Par suite de défaut de paiement des mensualités, la banque a adressé à Monsieur [D] [I] le 09 juin 2023 une mise en demeure l'invitant à régulariser les échéances impayées sous peine de voir prononcer la déchéance du terme.
La mise en demeure étant restée vaine, la banque a prononcé la déchéance du terme par courrier du 28 juillet 2023 adressé par LRAR à Monsieur [D] [I].
Par suite, Crédit Moderne Océan Indien a, par acte de commissaire de Justice en date du 26 février 2024, fait assigner Monsieur [D] [I] devant le juge des contentieux de la protection du Tribunal Judiciaire de Saint-Denis aux fins de le voir condamné, sous le bénéfice de l’exécution provisoire, à lui payer :
- 30613,41 euros avec intérêts au taux conventionnel de 5,07% à compter du 28 juillet 2023, et la capitalisation des intérêts à compter de l'assignation,
- 500 euros sur le fondement de l’article 700 du Code de procédure civile, outre les dépens.
Subsidiairement, Crédit Moderne Océan Indien sollicite de prononcer la résolution judiciaire du contrat de crédit et de condamner la débitrice au paiement des mêmes sommes.
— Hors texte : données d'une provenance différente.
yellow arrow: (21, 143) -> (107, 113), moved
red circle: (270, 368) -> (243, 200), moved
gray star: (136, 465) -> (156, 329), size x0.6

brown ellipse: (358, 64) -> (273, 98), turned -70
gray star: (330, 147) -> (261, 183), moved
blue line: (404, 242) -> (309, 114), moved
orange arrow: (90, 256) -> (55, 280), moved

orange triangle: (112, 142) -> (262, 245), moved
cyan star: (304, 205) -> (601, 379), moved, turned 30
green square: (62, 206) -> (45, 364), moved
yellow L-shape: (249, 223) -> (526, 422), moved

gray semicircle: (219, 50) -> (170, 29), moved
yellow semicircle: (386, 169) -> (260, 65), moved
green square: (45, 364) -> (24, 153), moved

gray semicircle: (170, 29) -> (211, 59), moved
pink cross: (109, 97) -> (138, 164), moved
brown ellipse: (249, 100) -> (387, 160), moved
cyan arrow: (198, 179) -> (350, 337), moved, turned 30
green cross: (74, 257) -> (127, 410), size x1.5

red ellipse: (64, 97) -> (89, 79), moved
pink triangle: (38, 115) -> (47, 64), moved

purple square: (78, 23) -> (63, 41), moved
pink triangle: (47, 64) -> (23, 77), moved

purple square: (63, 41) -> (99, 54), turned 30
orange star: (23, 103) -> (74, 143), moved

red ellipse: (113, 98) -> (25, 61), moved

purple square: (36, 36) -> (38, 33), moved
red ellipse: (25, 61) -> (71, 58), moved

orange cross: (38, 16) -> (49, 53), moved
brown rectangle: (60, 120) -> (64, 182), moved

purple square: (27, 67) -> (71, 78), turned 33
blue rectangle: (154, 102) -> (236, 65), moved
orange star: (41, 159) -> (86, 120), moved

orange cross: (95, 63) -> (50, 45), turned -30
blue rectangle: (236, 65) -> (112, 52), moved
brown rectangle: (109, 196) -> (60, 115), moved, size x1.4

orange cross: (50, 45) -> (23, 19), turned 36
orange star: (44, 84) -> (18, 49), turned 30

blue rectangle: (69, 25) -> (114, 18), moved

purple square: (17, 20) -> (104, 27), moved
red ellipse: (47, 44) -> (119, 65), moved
En tout état de cause, elle sollicite le rejet de toutes demande de délais.
L'affaire a été appelée à l'audience du 22 avril 2024 lors de laquelle Crédit Moderne Océan Indien a maintenu l'intégralité de sa demande en paiement. Le juge des contentieux de la protection a soulevé d'office la déchéance du droit aux intérêts en raison de :
- la mention incomplète du TAEG dans la FIPEN, à défaut d'exemple représentatif, conformément aux articles L312-12 et R312-5 du code de la consommation ;
- l'irrégularité formelle du contrat rédigé dans une police inférieure au corps 8 en point Didot,
- l'insuffisance de l'avertissement de l'emprunteur quant aux conséquences d'un défaut de paiement, notamment sur le sort de l'assurance,
- l'irrégularité de la mention du TAEG dans le contrat, à défaut de mentionner toutes les hypothèses utilisées pour le calcul de ce taux.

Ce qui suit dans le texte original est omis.